Anticipating the inevitable: Pre-mortem and defense in depth
The next outage is already taking shape, hidden until the first alert. It might hide in a supply chain flaw inside a trusted IOS-XR patch, quietly altering routes worldwide. Or it could stem from a single flawed intent policy in an ACI fabric, isolating entire application layers with surgical precision. External forces like wildfires, floods or geopolitical events can force data center evacuations, knocking out power grids and delaying generators for hours. The 2021 Fastly global outage — triggered by one valid config change exposing a hidden bug — shows how fast a CDN can collapse. These scenarios are not speculation; they are probabilities waiting to strike, each with its own failure signature.

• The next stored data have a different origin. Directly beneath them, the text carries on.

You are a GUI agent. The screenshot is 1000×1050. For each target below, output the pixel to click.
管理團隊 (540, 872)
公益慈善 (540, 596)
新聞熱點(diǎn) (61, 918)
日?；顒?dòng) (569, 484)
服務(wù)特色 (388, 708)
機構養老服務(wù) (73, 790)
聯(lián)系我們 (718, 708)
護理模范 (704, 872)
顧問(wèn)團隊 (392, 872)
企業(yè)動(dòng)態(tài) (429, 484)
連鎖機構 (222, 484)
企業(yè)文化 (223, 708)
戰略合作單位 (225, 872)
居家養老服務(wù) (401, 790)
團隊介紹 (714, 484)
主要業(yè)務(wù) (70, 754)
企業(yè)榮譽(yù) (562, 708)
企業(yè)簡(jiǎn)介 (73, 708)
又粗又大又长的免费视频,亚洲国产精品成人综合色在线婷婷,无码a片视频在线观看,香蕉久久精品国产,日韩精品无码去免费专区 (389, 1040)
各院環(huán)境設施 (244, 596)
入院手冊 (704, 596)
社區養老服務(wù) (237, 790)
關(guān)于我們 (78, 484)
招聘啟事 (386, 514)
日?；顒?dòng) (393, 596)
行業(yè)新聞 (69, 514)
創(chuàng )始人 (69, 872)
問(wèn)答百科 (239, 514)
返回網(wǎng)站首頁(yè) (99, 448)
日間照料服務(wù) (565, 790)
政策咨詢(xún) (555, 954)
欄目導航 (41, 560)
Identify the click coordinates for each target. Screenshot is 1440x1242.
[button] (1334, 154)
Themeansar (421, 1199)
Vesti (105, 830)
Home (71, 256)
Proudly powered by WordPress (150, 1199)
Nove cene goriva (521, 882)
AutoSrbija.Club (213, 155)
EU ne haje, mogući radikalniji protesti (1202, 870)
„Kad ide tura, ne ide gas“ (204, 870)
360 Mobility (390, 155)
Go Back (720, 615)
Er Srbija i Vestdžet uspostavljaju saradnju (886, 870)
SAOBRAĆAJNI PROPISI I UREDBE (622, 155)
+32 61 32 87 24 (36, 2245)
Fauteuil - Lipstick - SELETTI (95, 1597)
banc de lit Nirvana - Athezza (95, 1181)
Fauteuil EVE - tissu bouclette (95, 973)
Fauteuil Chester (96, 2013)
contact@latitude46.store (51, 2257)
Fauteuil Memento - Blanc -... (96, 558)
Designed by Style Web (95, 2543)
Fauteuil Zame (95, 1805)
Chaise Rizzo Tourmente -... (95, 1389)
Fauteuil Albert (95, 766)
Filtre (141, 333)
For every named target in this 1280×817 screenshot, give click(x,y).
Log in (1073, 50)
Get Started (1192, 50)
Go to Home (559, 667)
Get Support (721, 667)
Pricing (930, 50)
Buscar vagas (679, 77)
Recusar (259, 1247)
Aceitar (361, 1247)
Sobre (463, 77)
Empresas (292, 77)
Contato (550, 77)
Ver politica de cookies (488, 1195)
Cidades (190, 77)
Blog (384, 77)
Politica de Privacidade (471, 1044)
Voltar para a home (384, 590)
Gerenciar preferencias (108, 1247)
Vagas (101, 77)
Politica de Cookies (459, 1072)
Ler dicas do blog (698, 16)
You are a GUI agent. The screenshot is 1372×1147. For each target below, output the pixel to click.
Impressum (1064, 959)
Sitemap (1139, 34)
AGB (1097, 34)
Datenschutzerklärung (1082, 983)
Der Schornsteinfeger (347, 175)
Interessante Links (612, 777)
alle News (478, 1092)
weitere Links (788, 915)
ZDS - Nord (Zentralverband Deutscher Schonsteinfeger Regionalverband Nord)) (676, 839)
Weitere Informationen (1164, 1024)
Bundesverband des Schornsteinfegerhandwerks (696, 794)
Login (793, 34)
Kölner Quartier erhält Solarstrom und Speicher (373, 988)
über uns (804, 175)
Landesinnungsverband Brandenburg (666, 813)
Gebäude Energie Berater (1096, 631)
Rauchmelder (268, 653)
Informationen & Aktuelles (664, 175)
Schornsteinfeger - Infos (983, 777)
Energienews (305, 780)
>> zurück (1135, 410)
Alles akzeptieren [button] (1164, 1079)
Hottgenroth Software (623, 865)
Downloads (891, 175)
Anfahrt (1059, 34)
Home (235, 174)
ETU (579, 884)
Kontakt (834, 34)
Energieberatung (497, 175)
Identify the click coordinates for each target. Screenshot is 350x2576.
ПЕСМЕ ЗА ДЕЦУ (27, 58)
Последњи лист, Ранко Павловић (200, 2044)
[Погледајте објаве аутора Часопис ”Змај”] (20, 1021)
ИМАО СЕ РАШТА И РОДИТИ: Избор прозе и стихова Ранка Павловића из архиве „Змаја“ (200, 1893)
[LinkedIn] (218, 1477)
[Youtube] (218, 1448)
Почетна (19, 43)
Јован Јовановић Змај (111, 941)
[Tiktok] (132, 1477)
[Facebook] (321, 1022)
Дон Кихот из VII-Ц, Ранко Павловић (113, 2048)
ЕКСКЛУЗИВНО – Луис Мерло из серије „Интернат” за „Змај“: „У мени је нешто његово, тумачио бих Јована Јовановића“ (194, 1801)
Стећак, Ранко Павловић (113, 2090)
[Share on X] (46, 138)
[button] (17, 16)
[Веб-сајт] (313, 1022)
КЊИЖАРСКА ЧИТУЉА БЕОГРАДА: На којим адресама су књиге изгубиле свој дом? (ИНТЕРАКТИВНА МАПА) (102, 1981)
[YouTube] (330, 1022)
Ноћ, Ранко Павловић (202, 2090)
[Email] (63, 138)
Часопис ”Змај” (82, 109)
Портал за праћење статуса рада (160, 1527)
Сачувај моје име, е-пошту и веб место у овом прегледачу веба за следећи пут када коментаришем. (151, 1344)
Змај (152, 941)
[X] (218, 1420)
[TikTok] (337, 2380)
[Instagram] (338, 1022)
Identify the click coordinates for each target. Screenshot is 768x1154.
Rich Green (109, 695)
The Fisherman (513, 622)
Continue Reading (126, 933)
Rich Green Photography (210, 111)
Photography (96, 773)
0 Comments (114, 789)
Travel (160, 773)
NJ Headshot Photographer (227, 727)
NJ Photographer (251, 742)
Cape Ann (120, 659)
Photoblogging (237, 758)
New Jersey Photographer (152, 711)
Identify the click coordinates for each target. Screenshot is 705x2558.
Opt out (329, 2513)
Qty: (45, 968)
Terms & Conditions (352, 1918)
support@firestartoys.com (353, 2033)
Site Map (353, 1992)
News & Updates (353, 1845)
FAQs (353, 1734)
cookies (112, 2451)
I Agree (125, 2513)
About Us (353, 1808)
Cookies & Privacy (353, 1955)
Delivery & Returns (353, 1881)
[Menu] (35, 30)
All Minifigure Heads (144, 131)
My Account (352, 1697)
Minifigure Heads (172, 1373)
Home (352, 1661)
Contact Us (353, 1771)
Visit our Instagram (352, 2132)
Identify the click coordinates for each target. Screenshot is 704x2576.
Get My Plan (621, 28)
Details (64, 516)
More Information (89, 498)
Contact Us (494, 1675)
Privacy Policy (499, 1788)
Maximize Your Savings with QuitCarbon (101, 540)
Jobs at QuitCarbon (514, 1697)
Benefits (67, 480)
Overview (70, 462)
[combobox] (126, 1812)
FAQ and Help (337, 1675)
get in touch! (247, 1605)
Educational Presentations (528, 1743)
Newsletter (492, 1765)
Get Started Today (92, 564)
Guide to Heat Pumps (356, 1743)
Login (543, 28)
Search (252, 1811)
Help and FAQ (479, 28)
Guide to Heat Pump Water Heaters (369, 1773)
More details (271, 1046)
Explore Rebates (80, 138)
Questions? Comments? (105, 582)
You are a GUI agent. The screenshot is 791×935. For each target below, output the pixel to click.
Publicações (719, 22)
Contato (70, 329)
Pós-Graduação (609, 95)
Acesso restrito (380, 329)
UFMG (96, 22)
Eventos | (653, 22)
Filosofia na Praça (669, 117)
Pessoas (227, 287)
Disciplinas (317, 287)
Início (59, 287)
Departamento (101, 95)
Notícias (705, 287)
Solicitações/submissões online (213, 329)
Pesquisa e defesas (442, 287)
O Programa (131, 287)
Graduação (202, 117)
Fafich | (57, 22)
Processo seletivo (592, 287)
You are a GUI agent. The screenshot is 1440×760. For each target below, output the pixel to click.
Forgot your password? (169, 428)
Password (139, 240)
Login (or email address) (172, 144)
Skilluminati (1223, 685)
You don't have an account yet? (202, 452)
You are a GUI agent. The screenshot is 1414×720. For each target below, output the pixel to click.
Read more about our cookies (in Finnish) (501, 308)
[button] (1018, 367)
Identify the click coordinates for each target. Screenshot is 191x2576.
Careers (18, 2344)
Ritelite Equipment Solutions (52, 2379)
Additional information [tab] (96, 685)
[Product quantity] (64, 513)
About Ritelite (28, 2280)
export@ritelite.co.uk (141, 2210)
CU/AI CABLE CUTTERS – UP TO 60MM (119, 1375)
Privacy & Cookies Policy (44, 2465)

Experience reframes the question. Failure is inevitable in infrastructure work. What matters is how it unfolds, how precisely and whether the design anticipates that exact failure mode. Resilience now means shaping failure’s impact, not stopping it. This mindset demands a new ritual: the pre-mortem. In every design review, we assume total failure at peak load. We trace dependencies — transit providers, certificate authorities, undersea cables, even physical access roads. We hunt for shared fate: two “diverse” carriers in the same conduit, a single control plane for multi-region DNS or a vendor update applied globally without validation. Each discovery triggers action: a new peer, a policy rewrite, a satellite link or a dark fiber lease. AWS recommends pre-mortems in its Reliability Pillar.
Two years ago, I sat in a dim network operations center at 3 a.m., cold coffee forgotten, as one BGP update spread chaos via a global transit provider. A peer leaked a default route with lower preference, sucking outbound traffic into oblivion. The backup path was fully functional, yet our policy still favored the tainted route. For 17 minutes, half the internet vanished for users. Customers raged. Executives demanded answers. A swift prefix filter fixed it, but the lesson lingered: redundancy requires not just a second path, but intelligence to choose it wisely and reject the wrong one. That night, I rewrote our change process: no routing policy touches production without simulation, peer review and automated testing.